** Work instruction **
What you return should be each line of the data containing the string "acquistare".

(Dataset excerpts)
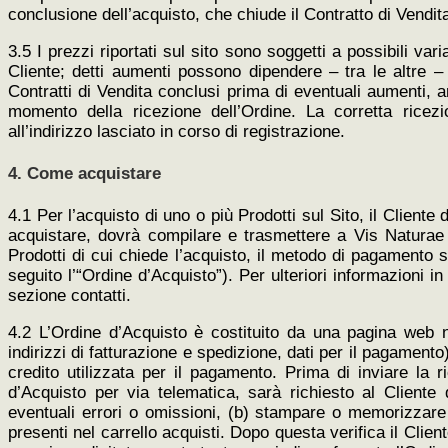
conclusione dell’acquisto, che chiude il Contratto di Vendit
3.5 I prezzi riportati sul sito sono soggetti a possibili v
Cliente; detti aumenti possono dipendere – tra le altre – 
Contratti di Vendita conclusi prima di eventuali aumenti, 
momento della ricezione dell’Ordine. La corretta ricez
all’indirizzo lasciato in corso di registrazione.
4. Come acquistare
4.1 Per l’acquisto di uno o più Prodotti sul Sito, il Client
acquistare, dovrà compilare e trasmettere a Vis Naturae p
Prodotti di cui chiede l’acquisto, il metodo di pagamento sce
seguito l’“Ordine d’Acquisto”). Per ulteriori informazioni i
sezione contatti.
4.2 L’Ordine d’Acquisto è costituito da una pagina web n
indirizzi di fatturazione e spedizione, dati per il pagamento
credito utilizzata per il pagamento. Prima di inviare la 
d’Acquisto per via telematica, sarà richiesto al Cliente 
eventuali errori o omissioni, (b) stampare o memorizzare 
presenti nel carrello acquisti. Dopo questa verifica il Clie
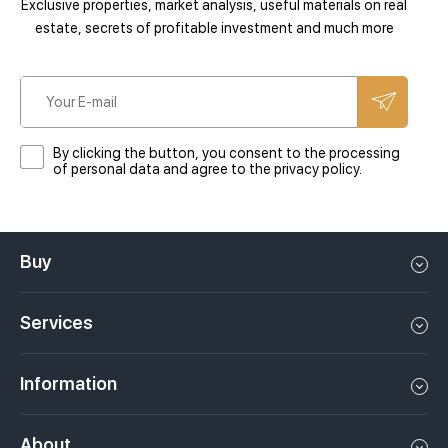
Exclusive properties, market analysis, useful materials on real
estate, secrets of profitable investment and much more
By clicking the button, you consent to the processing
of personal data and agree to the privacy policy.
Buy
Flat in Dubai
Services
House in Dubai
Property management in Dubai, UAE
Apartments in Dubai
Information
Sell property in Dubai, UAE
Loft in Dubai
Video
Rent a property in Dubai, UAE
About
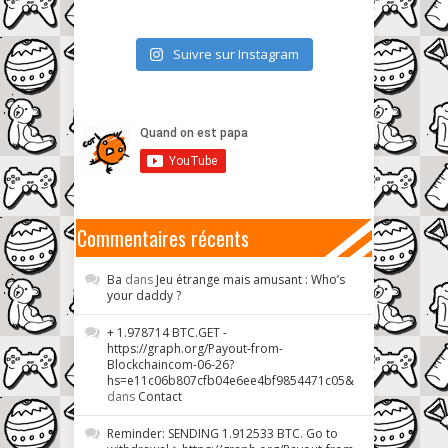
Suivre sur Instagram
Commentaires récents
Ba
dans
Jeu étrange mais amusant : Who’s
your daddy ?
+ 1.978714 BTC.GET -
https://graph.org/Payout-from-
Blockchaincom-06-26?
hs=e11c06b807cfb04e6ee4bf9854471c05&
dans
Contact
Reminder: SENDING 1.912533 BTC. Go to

** Solution **
4. Come acquistare
acquistare, dovrà compilare e trasmettere a Vis Naturae p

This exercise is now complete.